Task item: What you need to produce from the material below is an exact transcription of the lines from the one with "Hans-Jürgen Tögel" through the one with "zuletzt im screenmagazin…", both included, and no other line.

● ● ● ● ● ● ●

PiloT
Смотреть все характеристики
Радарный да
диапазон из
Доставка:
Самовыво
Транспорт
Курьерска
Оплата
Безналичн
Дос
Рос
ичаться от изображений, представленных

● ● ● ● ● ● ●

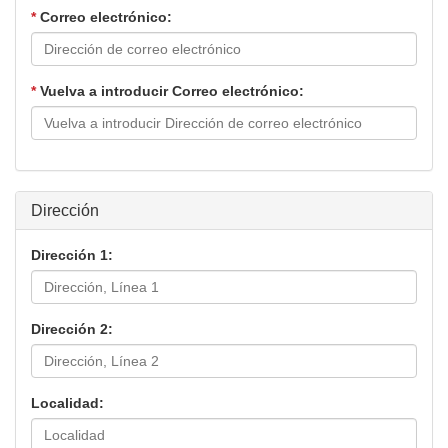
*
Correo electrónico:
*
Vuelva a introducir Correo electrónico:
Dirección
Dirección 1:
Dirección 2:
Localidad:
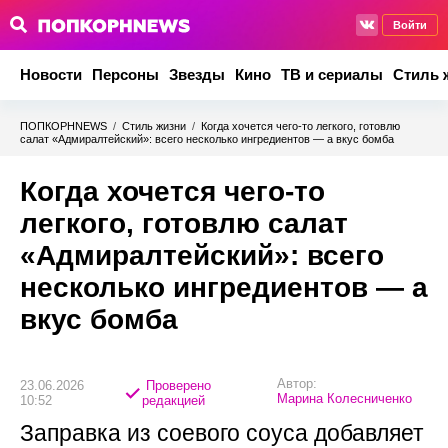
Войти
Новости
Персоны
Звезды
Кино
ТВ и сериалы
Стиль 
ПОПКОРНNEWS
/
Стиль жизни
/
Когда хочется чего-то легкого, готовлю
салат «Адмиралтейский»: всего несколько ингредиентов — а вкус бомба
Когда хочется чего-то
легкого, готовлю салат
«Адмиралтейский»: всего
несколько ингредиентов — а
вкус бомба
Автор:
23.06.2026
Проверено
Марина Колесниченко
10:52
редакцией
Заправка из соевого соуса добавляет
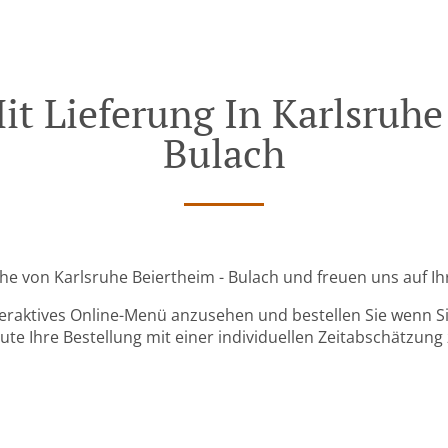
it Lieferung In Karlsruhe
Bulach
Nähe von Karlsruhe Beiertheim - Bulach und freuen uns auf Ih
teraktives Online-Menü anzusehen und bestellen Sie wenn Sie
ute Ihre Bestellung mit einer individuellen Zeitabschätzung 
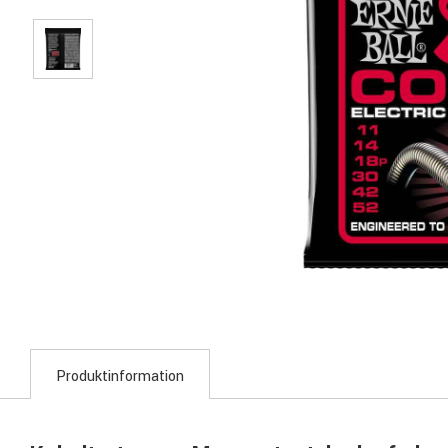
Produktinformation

● ● ● ● ● ● ●

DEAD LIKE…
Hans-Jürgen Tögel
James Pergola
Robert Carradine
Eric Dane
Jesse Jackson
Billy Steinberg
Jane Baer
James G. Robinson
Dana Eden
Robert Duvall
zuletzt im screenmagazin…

● ● ● ● ● ● ●

Worked solution:
Hans-Jürgen Tögel
James Pergola
Robert Carradine
Eric Dane
Jesse Jackson
Billy Steinberg
Jane Baer
James G. Robinson
Dana Eden
Robert Duvall
zuletzt im screenmagazin…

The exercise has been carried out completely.